You appear to be getting everything right at once.. are you sure your getting them all at once??

A beardie..
a leo...
emporer scorpions..

all in the past few days.. I have no problem with your posting but theres around 99999999999 threads with "Show me your BD viv pics", "Who has the best bearded dragon viviarium" (of which around 3 are yours).

Sorry i just find it amusing.. 

:no1:

EDIT: Heres mine its in the bottom right.. Its realy simple and there are some much betetr examples in the picture sections.


----------



## sasandjo (Dec 8, 2007)

http://www.reptileforums.co.uk/habitat-pictures/257475-my-beardie-viv.html

not mine but probably the best out there


----------



## joeyboy (Jul 19, 2008)

sasandjo said:


> http://www.reptileforums.co.uk/habitat-pictures/257475-my-beardie-viv.html
> 
> not mine but probably the best out there


I'd second that, jaw dropping viv there.


----------



## sam432 (Mar 8, 2009)

im gettin an emperor scorpion and leo soon (like in a few weeks) and a bd sometime in the future and sorry for being curious lol also by sayin who has the best... u tend to get more response than saying show me ur viv pics thats all


----------



## Cockys Royals (Jun 28, 2008)

sasandjo said:


> http://www.reptileforums.co.uk/habitat-pictures/257475-my-beardie-viv.html
> 
> not mine but probably the best out there



Now that is one hell of a blooming viv.
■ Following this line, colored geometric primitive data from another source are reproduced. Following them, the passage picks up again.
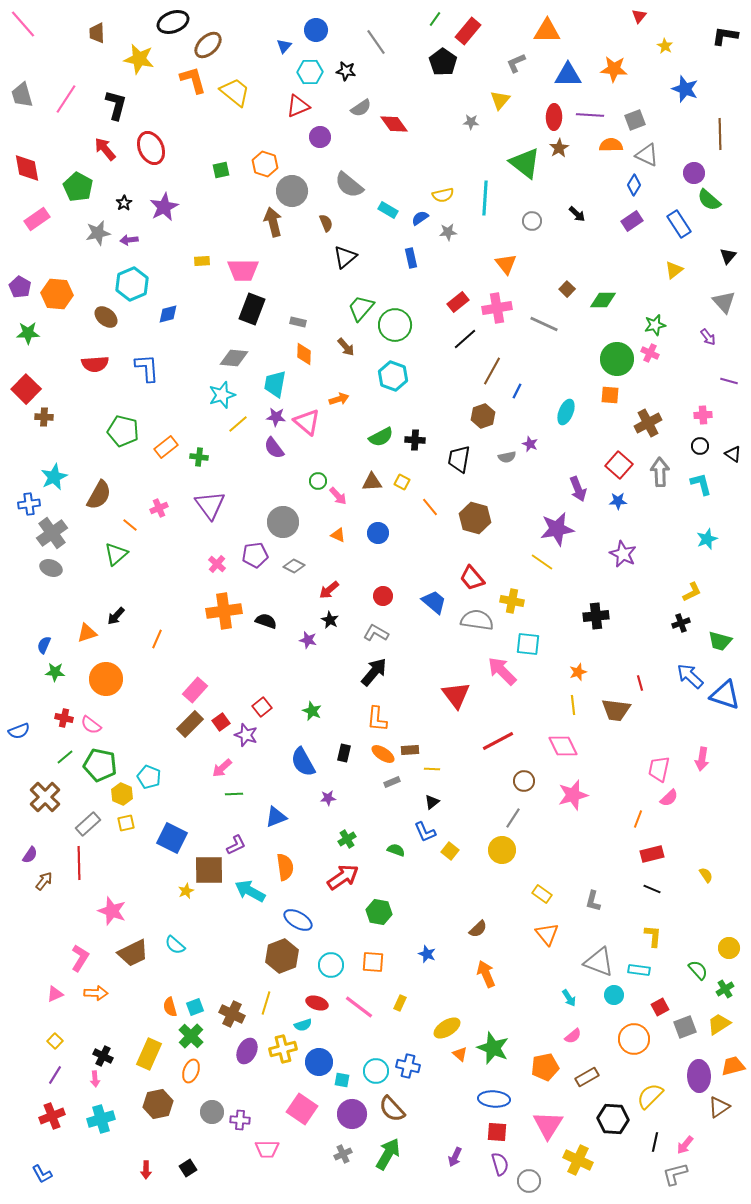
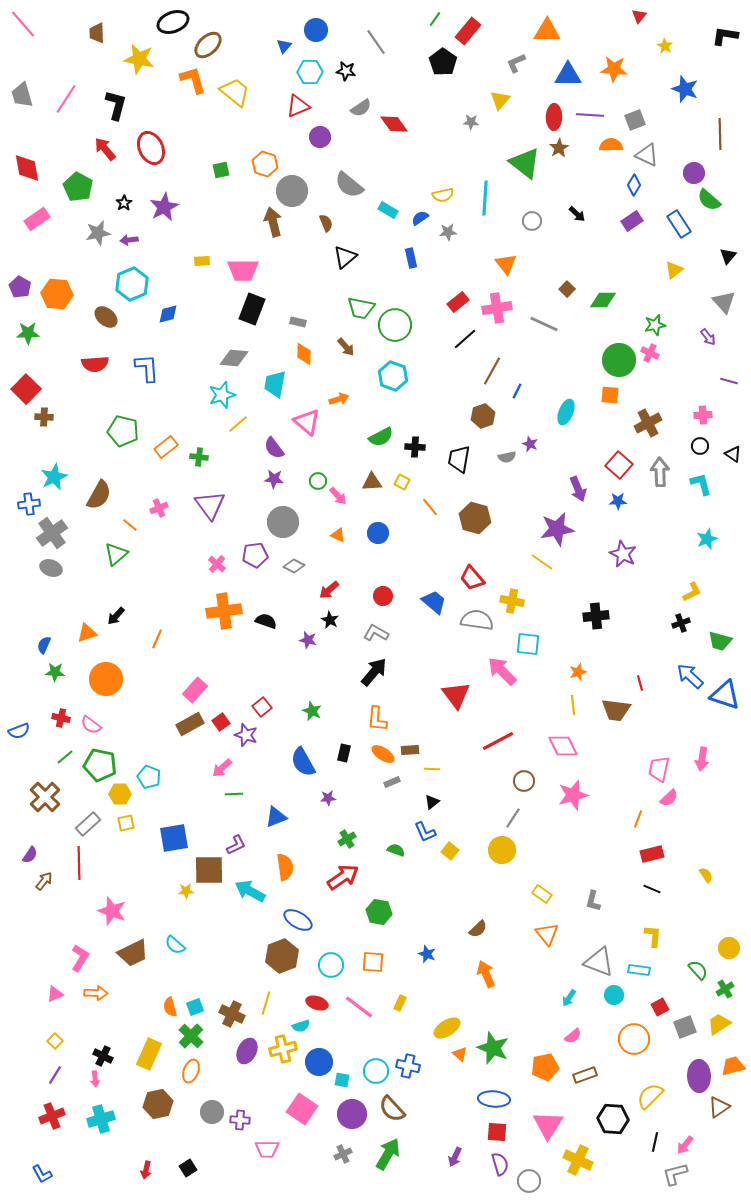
green trapezoid at (361, 308): rotated 120 degrees counterclockwise
green circle at (617, 359): moved 2 px right, 1 px down
purple star at (276, 417): moved 2 px left, 62 px down
black cross at (415, 440): moved 7 px down
red cross at (64, 718): moved 3 px left
brown rectangle at (190, 724): rotated 16 degrees clockwise
yellow hexagon at (122, 794): moved 2 px left; rotated 25 degrees counterclockwise
blue square at (172, 838): moved 2 px right; rotated 36 degrees counterclockwise
yellow star at (186, 891): rotated 21 degrees clockwise
cyan arrow at (569, 998): rotated 66 degrees clockwise
cyan semicircle at (303, 1025): moved 2 px left, 1 px down
brown rectangle at (587, 1077): moved 2 px left, 2 px up; rotated 10 degrees clockwise
red arrow at (146, 1170): rotated 12 degrees clockwise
Damn that man can come & do that to ours, Il give him a sunday roast :no1:


----------



## sam432 (Mar 8, 2009)

it is a very nice looking viv, awesome!!


----------



## The Roach Hut (Mar 29, 2008)

heres mine but many people will have seen this in many thread so sorry














































Tony


----------



## The Roach Hut (Mar 29, 2008)

sasandjo said:


> http://www.reptileforums.co.uk/habitat-pictures/257475-my-beardie-viv.html
> 
> not mine but probably the best out there


 lol just posted and realised u had put it up there for me lol 

thanks

Tony


----------



## sam432 (Mar 8, 2009)

very nice again lol i love the roots draping over in the corner


----------



## The Roach Hut (Mar 29, 2008)

sam432 said:


> very nice again lol i love the roots draping over in the corner


 lol thanks thought i needed some draping there


----------



## sam432 (Mar 8, 2009)

lol tbh the whole thing is imence are bd's fully grown ?


----------



## The Roach Hut (Mar 29, 2008)

sam432 said:


> lol tbh the whole thing is imence are bd's fully grown ?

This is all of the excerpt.